A page from the Arabic version of Kalila wa dimna, dated 1210 CE, illustrating the King of the Crows conferring with his political advisers.
The Panchatantra (‘Five Principles’) is an ancient Indian inter-related collection of animal fables in verse and prose, in a frame story format. The original Sanskrit work, which some scholars believe was composed in the 3rd century BCE, is attributed to Vishnu Sharma. It is based on older oral traditions, including “animal fables that are as old as we are able to imagine”, including the Buddhist Jataka Tales. It is “certainly the most frequently translated literary product of India”, and these stories are among the most widely known in the world. To quote Edgerton (1924):
…there are recorded over two hundred different versions known to exist in more than fifty languages, and three-fourths of these languages are extra-Indian. As early as the eleventh century this work reached Europe, and before 1600 it existed in Greek, Latin, Spanish, Italian, German, English, Old Slavonic, Czech, and perhaps other Slavonic languages. Its range has extended from Java to Iceland… [In India,] it has been worked over and over again, expanded, abstracted, turned into verse, retold in prose, translated into medieval and modern vernaculars, and re-translated into Sanskrit. And most of the stories contained in it have “gone down” into the folklore of the story-loving Hindus, whence they reappear in the collections of oral tales gathered by modern students of folk-stories.
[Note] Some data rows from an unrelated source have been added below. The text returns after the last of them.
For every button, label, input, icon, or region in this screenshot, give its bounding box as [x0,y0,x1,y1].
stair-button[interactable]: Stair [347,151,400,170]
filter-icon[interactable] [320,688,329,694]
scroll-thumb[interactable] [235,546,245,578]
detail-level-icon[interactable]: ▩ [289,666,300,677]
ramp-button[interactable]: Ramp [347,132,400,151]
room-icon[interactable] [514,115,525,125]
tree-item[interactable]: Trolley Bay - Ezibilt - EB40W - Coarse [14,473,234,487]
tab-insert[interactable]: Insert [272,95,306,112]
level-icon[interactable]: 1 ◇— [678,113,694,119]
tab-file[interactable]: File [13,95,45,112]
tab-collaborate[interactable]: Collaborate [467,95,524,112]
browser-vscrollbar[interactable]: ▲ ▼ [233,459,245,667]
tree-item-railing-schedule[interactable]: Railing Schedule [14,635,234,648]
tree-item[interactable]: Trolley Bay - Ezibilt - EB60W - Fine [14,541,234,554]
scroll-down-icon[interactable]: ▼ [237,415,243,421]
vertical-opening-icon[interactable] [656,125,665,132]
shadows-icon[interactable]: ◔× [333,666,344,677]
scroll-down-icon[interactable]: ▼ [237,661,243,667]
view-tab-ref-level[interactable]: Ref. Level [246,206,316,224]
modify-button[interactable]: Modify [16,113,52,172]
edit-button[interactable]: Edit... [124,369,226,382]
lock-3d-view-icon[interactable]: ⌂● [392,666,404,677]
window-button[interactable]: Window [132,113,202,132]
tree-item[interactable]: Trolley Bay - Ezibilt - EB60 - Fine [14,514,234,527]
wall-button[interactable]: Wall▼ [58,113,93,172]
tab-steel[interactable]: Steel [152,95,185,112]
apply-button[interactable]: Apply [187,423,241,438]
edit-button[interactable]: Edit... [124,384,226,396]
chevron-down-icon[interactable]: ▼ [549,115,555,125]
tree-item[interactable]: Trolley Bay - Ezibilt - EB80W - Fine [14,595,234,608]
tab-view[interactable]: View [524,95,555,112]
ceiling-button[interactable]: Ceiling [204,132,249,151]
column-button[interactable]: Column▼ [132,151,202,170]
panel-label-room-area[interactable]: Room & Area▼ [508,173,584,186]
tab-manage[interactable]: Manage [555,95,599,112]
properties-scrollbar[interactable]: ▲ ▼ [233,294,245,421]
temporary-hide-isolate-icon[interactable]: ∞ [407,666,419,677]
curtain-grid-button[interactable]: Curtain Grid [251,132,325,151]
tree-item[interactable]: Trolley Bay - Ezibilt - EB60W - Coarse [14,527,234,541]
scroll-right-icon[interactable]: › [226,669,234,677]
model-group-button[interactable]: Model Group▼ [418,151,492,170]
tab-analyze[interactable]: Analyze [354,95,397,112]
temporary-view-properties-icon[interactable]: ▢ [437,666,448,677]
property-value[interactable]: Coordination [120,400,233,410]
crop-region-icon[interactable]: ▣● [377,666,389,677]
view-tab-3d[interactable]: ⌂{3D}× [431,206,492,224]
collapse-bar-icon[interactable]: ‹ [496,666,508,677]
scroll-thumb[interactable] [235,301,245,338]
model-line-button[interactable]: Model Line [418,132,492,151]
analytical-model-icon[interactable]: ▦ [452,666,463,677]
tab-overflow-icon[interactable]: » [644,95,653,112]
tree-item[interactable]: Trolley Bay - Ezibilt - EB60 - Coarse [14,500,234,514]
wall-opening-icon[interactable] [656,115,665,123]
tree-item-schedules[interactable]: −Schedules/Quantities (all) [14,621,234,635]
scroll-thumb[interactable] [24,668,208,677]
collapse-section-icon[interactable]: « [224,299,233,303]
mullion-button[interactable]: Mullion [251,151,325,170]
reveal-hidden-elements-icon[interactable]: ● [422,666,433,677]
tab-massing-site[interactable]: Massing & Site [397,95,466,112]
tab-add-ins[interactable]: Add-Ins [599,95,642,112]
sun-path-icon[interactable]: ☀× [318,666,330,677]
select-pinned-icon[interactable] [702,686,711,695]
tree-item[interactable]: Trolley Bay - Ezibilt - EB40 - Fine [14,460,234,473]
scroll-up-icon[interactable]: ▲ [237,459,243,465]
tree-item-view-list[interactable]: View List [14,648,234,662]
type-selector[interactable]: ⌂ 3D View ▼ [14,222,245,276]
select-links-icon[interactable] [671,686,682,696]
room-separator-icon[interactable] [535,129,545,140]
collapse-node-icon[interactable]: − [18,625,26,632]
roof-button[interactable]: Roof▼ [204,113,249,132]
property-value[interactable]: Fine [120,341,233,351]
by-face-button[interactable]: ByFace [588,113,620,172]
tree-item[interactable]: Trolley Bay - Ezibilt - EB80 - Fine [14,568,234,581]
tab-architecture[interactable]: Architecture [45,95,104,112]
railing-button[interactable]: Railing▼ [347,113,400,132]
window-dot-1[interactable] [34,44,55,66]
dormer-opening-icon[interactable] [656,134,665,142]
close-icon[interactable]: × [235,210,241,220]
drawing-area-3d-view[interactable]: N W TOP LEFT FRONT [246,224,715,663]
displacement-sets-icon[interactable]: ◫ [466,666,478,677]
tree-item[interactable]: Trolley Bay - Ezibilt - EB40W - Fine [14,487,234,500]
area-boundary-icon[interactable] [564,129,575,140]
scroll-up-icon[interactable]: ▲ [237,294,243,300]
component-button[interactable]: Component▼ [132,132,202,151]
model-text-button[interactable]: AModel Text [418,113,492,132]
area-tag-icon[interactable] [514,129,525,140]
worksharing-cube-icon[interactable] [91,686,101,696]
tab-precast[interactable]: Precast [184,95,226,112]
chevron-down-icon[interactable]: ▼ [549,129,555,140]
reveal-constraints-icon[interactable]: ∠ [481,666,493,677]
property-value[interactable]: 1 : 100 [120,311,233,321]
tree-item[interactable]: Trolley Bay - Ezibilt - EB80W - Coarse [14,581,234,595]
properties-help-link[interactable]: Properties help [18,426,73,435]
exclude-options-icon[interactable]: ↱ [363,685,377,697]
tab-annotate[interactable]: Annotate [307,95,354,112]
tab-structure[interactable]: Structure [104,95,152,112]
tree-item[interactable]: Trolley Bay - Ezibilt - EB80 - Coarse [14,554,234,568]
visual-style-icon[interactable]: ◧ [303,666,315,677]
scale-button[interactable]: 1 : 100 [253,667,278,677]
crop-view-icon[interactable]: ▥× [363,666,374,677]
Thus it goes by many names in many cultures. In India, it had at least 25 recensions, including the Sanskrit Tantrākhyāyikā (Sanskrit: तन्त्राख्यायिका) and inspired the Hitopadesha. It was translated into Middle Persian in 570 CE by Borzūya. This became the basis for a Syriac translation as Kalilag and Damnag and a translation into Arabic in 750 CE by Persian scholar Abdullah Ibn al-Muqaffa as Kalīlah wa Dimnah (Arabic: كليلة و دمنة). A New Persian version from the 12th century became known as Kalīleh o Demneh (Persian: کلیله و دمنه) and this was the basis of Kashefi’s 15th century Anvār-e Soheylī (Persian: انوار سهیلی, ‘The Lights of Canopus’). The book in different form is also known as The Fables of Bidpai (or Pilpai, in various European languages) or The Morall Philosophie of Doni (English, 1570).